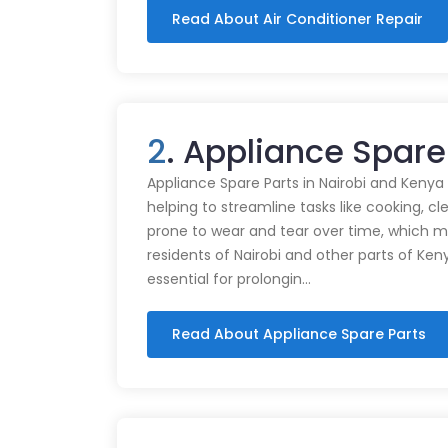
Read About Air Conditioner Repair
2
. Appliance Spare
Appliance Spare Parts in Nairobi and Kenya Ap
helping to streamline tasks like cooking, cl
prone to wear and tear over time, which m
residents of Nairobi and other parts of Ken
essential for prolongin…
Read About Appliance Spare Parts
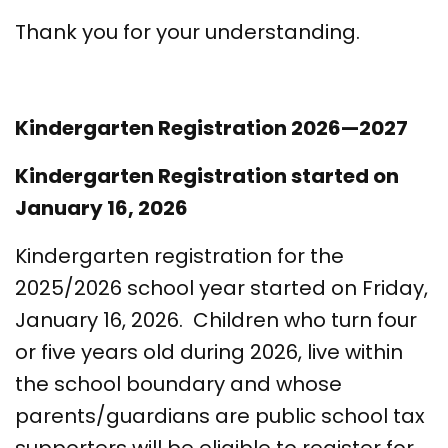
Thank you for your understanding.
Kindergarten Registration 2026—2027
Kindergarten Registration started on
January 16, 2026
Kindergarten registration for the
2025/2026 school year started on Friday,
January 16, 2026. Children who turn four
or five years old during 2026, live within
the school boundary and whose
parents/guardians are public school tax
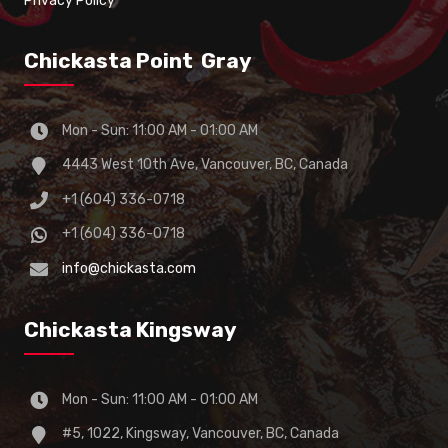
Privacy Policy
Chickasta Point Gray
Mon - Sun: 11:00 AM - 01:00 AM
4443 West 10th Ave, Vancouver, BC, Canada
+1 (604) 336-0718
+1 (604) 336-0718
info@chickasta.com
Chickasta Kingsway
Mon - Sun: 11:00 AM - 01:00 AM
#5, 1022, Kingsway, Vancouver, BC, Canada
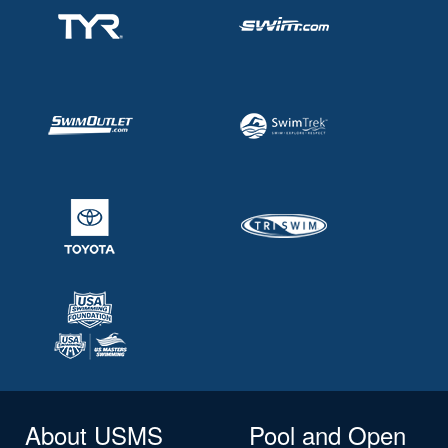
About USMS
Pool and Open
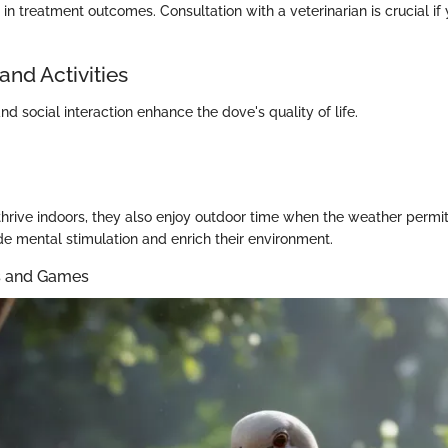
in treatment outcomes. Consultation with a veterinarian is crucial if
and Activities
nd social interaction enhance the dove's quality of life.
hrive indoors, they also enjoy outdoor time when the weather permi
de mental stimulation and enrich their environment.
ys and Games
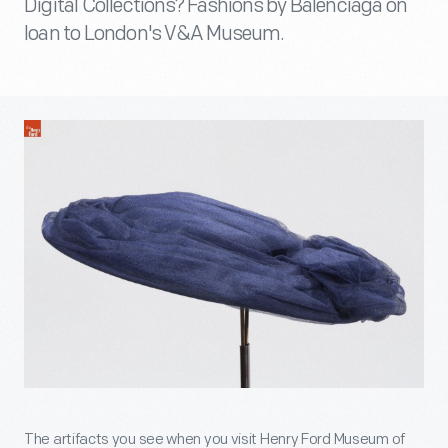
Digital Collections? Fashions by Balenciaga on
loan to London's V&A Museum.
The artifacts you see when you visit Henry Ford Museum of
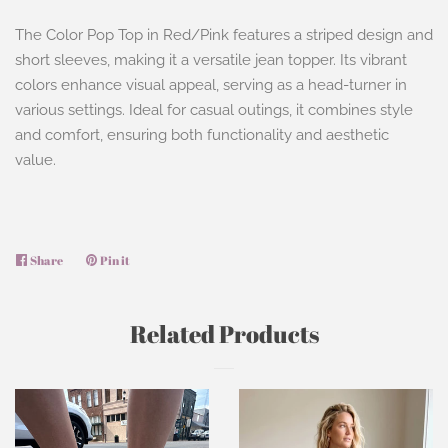
The Color Pop Top in Red/Pink features a striped design and
short sleeves, making it a versatile jean topper. Its vibrant
colors enhance visual appeal, serving as a head-turner in
various settings. Ideal for casual outings, it combines style
and comfort, ensuring both functionality and aesthetic
value.
Share
Share
Pin it
Pin
on
on
Facebook
Pinterest
Related Products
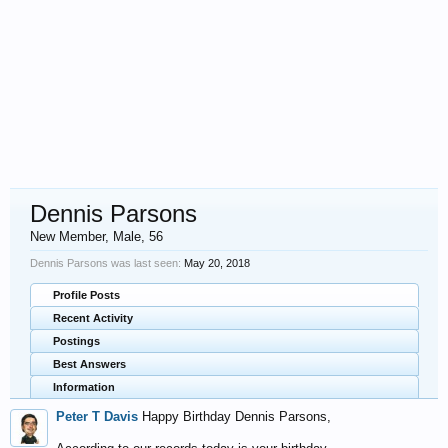
Dennis Parsons
New Member
, Male, 56
Dennis Parsons was last seen:
May 20, 2018
Profile Posts
Recent Activity
Postings
Best Answers
Information
Peter T Davis
Happy Birthday Dennis Parsons,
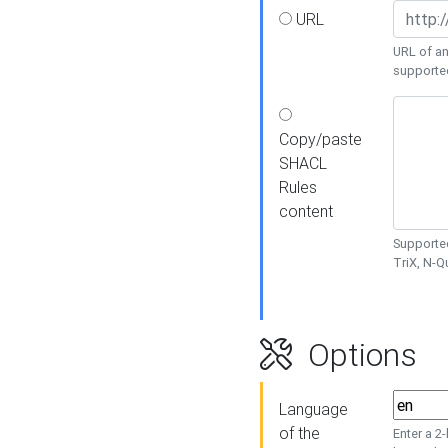
URL
URL of an
supporte
Copy/paste
SHACL
Rules
content
Supported
TriX, N-
Options
Language
of the
Enter a 2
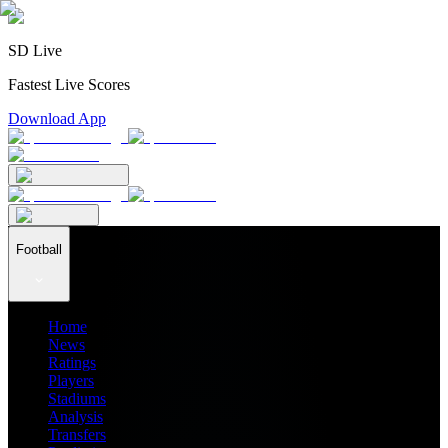
SD Live
Fastest Live Scores
Download App
Football
Home
News
Ratings
Players
Stadiums
Analysis
Transfers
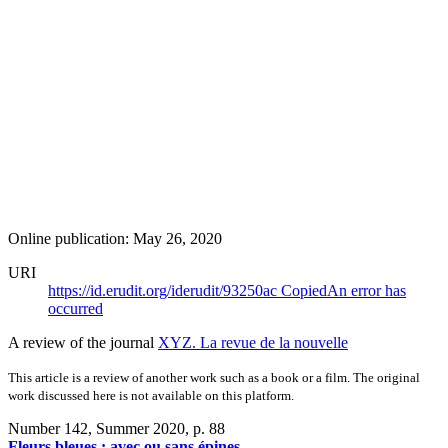
Online publication: May 26, 2020
URI
https://id.erudit.org/iderudit/93250ac
Copied
An error has
occurred
A review of the journal
XYZ. La revue de la nouvelle
This article is a review of another work such as a book or a film. The original
work discussed here is not available on this platform.
Number 142, Summer 2020
, p. 88
Fleurs bleues : avec ou sans épines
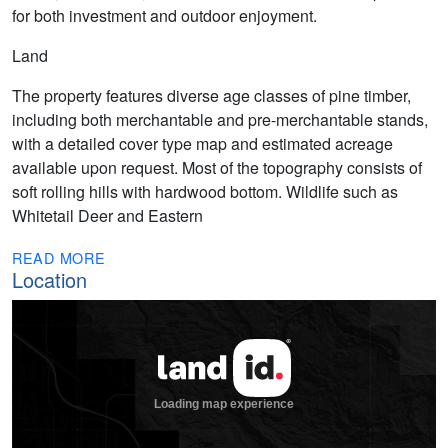
for both investment and outdoor enjoyment.
Land
The property features diverse age classes of pine timber,
including both merchantable and pre-merchantable stands,
with a detailed cover type map and estimated acreage
available upon request. Most of the topography consists of
soft rolling hills with hardwood bottom. Wildlife such as
Whitetail Deer and Eastern
READ MORE
Location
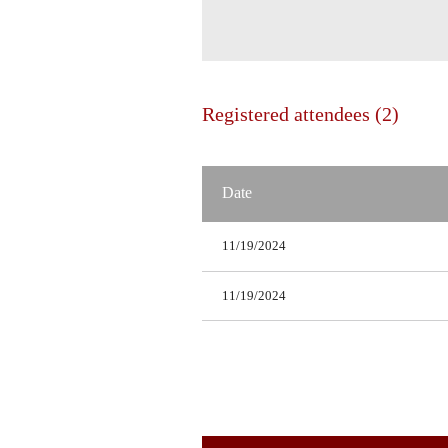
Registered attendees (2)
Date
11/19/2024
11/19/2024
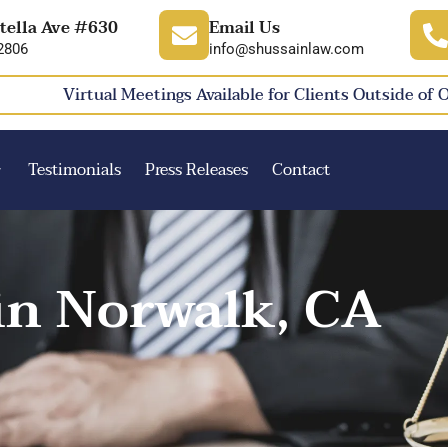
tella Ave #630
Email Us
2806
info@shussainlaw.com
Virtual Meetings Available for Clients Outside of 
Testimonials
Press Releases
Contact
in Norwalk, CA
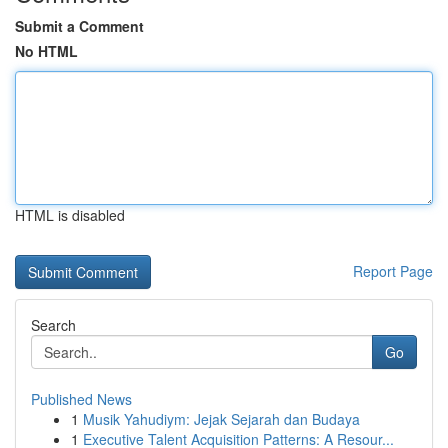
Submit a Comment
No HTML
HTML is disabled
Report Page
Search
Go
Published News
1
Musik Yahudiym: Jejak Sejarah dan Budaya
1
Executive Talent Acquisition Patterns: A Resour...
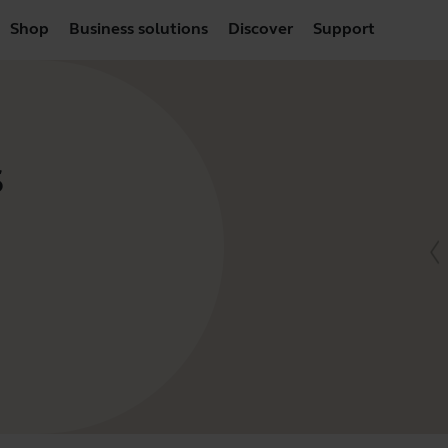
Shop
Business solutions
Discover
Support
S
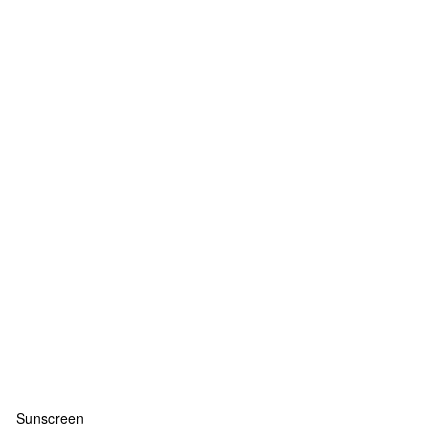
Sunscreen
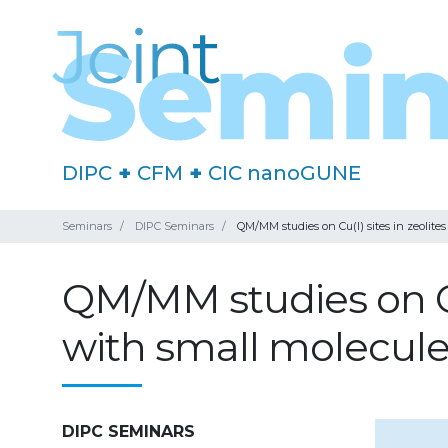
DIPC
+
CFM
+
CIC nanoGUNE
Seminars
DIPC Seminars
QM/MM studies on Cu(I) sites in zeolites
QM/MM studies on Cu(
with small molecul
DIPC SEMINARS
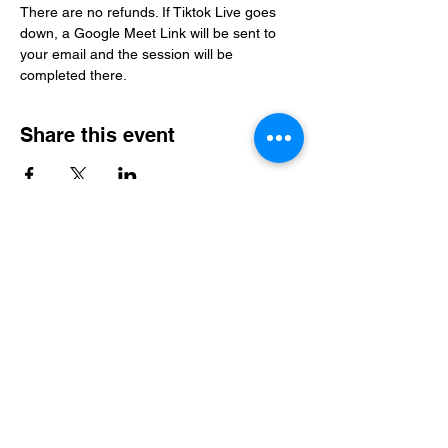
There are no refunds. If Tiktok Live goes 
down, a Google Meet Link will be sent to 
your email and the session will be 
completed there. 
Share this event
Level Up Healing
samantha@leveluphealing.net
(234) 888-4428
4301 Darrow Rd., Suite 1500, Stow, OH 44224,
USA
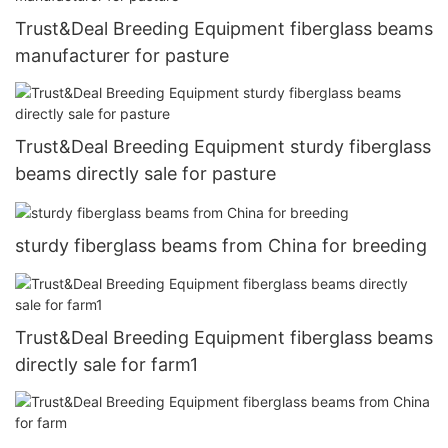
Trust&Deal Breeding Equipment fiberglass beams
manufacturer for pasture
Trust&Deal Breeding Equipment sturdy fiberglass
beams directly sale for pasture
sturdy fiberglass beams from China for breeding
Trust&Deal Breeding Equipment fiberglass beams
directly sale for farm1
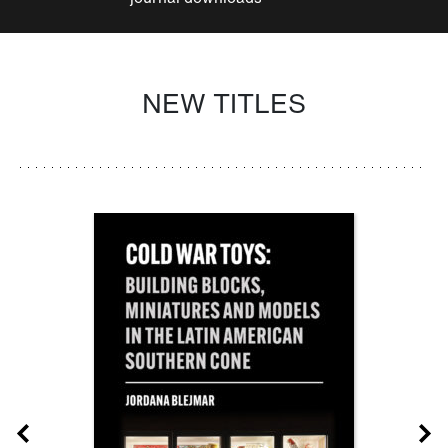
NEW TITLES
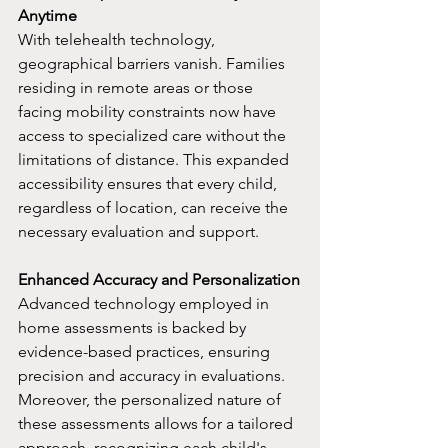
Anytime
With telehealth technology, 
geographical barriers vanish. Families 
residing in remote areas or those 
facing mobility constraints now have 
access to specialized care without the 
limitations of distance. This expanded 
accessibility ensures that every child, 
regardless of location, can receive the 
necessary evaluation and support.
Enhanced Accuracy and Personalization
Advanced technology employed in 
home assessments is backed by 
evidence-based practices, ensuring 
precision and accuracy in evaluations. 
Moreover, the personalized nature of 
these assessments allows for a tailored 
approach, recognizing each child's 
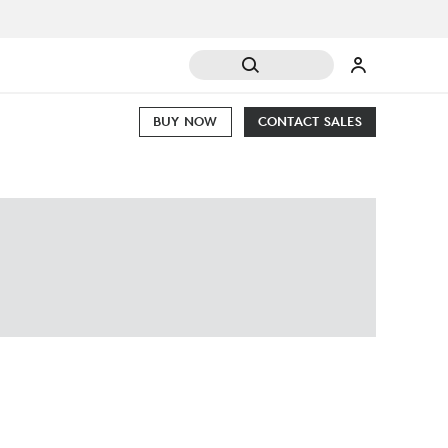
BUY NOW
CONTACT SALES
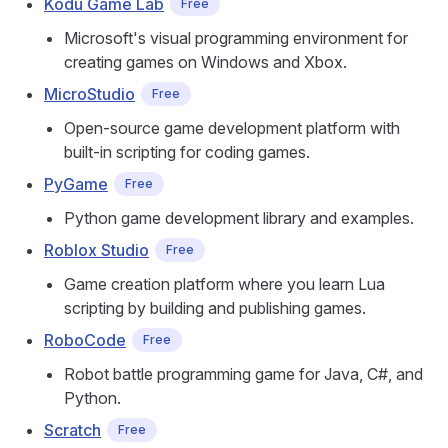
Kodu Game Lab
Free
Microsoft's visual programming environment for
creating games on Windows and Xbox.
MicroStudio
Free
Open-source game development platform with
built-in scripting for coding games.
PyGame
Free
Python game development library and examples.
Roblox Studio
Free
Game creation platform where you learn Lua
scripting by building and publishing games.
RoboCode
Free
Robot battle programming game for Java, C#, and
Python.
Scratch
Free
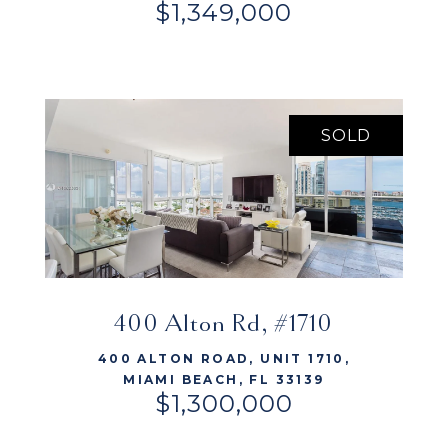
$1,349,000
SOLD
VIEW LISTING
400 Alton Rd, #1710
400 ALTON ROAD, UNIT 1710,
MIAMI BEACH, FL 33139
$1,300,000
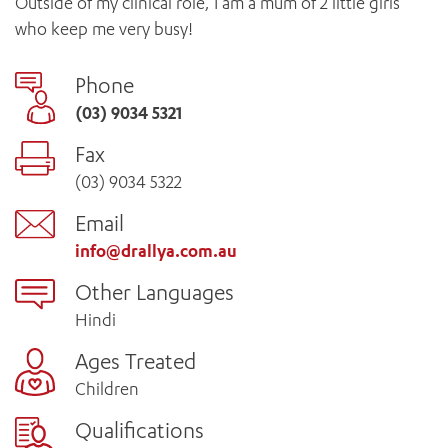
Outside of my clinical role, I am a mum of 2 little girls
who keep me very busy!
Phone
(03) 9034 5321
Fax
(03) 9034 5322
Email
info@drallya.com.au
Other Languages
Hindi
Ages Treated
Children
Qualifications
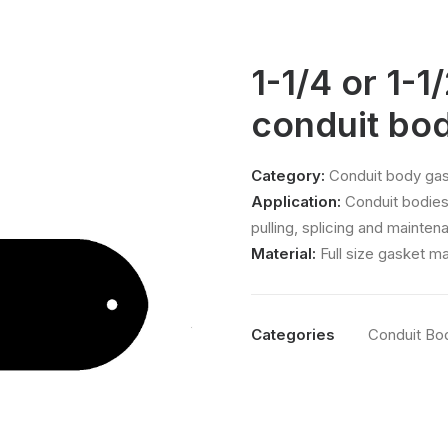
1-1/4 or 1-1
conduit bo
Category:
Conduit body gas
Application:
Conduit bodies
pulling, splicing and mainten
Material:
Full size gasket m
Categories
Conduit Bo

· · · ·

▸ WHAT NEEDS TO BE DONE:
Using the entries above, extract exactly the lines from the one that contains "Advanced technology employed in" through the one that contains "Open-source game development platform with". Do not carry over any pictures.

▸ RESULT:
Advanced technology employed in 
home assessments is backed by 
evidence-based practices, ensuring 
precision and accuracy in evaluations. 
Moreover, the personalized nature of 
these assessments allows for a tailored 
approach, recognizing each child's 
BUY NOW
CONTACT SALES
Kodu Game Lab
Free
Microsoft's visual programming environment for
creating games on Windows and Xbox.
MicroStudio
Free
Open-source game development platform with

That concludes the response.